Anyways, I like the idea of consequences for failure. And, not saying it has to be death (like, dead dead), but that should be an option and if you're opening up rules for raising the dead and all that, there should be other consequences.
 

S

Sunseeker

Guest
I think once we used resurrection to revive an NPC that the DM had wanted to die as a plot device. We did this two or three times until something happened that destroyed the body, thus preventing resurrection(at our power level). It was highly entertaining.

So in all my games, only used it in one game.

So that's how I think it should be, being able to revive a "newly dead" person should be possible by most magic users, good old "shock 'em back to life" idea. But actual resurrection of a dead person should only be available at high levels and in the possession of very powerful types.
 
Last edited:

Boarstorm

First Post
This is the concept I've been toying with for my next campaign:

Raise Dead works. The soul is returned to the body, somewhat resentful of its final reward being delayed. It wants nothing more than to return to the afterlife... but as with any summoning, it is compelled to complete one task specified at the time of the resurrection (generally -- complete the current adventure). If the character's body dies again before completing this task, the soul is destroyed forever -- meaning that to raise an ally is never to be undertaken lightly.

This offers several interesting possibilities. It allows the player of the dead character to essentially "finish out" the adventure, or, alternately, to set up a heroic sacrifice on his own terms -- not just because the Orc crit and rolled max damage with his greataxe. Best of all, in my eyes, character death is still meaningful because even though it can be held at bay temporarily, it cannot be staved off forever.
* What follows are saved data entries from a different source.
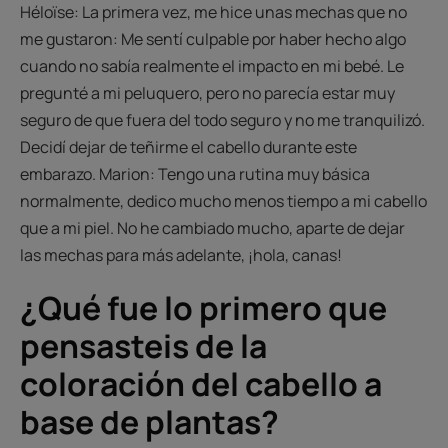
Héloïse: La primera vez, me hice unas mechas que no
me gustaron: Me sentí culpable por haber hecho algo
cuando no sabía realmente el impacto en mi bebé. Le
pregunté a mi peluquero, pero no parecía estar muy
seguro de que fuera del todo seguro y no me tranquilizó.
Decidí dejar de teñirme el cabello durante este
embarazo. Marion: Tengo una rutina muy básica
normalmente, dedico mucho menos tiempo a mi cabello
que a mi piel. No he cambiado mucho, aparte de dejar
las mechas para más adelante, ¡hola, canas!
¿Qué fue lo primero que
pensasteis de la
coloración del cabello a
base de plantas?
This also has the benefit of explaining why nobles and such don't have high level clerics on retainer.
 

DEFCON 1

Legend
Supporter
I also voted for 'no resurrection'.

Reason being that I just find it to be kinda of a pointless exercise. We go through all this effort and argumentation here on the boards to make sure combat is "challenging", and why hit point loss should be "wounds" or "not wounds", and because we want combat to have "consequences"... but yet we then completely negate all that effort by having Raise Dead.

If all you lose by "dying" in combat is a few hours in the day and a few thousand in gold when your party schleps the corpse back to town for the village priest to say a few words over the body... then all that effort to make combat "realistic" and have "verisimilitude" seems completely pointless to me. If we really want combat to have consequences... then there should be NO 'Get Out Of Jail Free' card. If you die... you die.

And if we're not willing to do that... then let's stop going through with the constant charade of saying PCs HAVE to die to have combat have any meaning. Cause it doesn't. When you reach -10 or fail three Death Saves... you're not dead... you're out of combat. And the consequence of that comes down to what serves the story best after that point... whether the character is actually truly dead, or just unconscious, crippled, captured, severely injured etc. etc. And we can then stop arguing about hit points, healing surges, magical and non-magical healing etc. etc. because they become nothing more than a metagame indicator of when the player doesn't get to participate in the combat anymore. No more, and no less.
 

P1NBACK

Banned
Banned
I also voted for 'no resurrection'.

Reason being that I just find it to be kinda of a pointless exercise. We go through all this effort and argumentation here on the boards to make sure combat is "challenging", and why hit point loss should be "wounds" or "not wounds", and because we want combat to have "consequences"... but yet we then completely negate all that effort by having Raise Dead.

I think you missed my post, where I explicitly point out a game that uses a middle-ground with consequences for death, and yet still uses Raise Dead.

You proclaiming there is no middle-ground, is kind of weak sauce.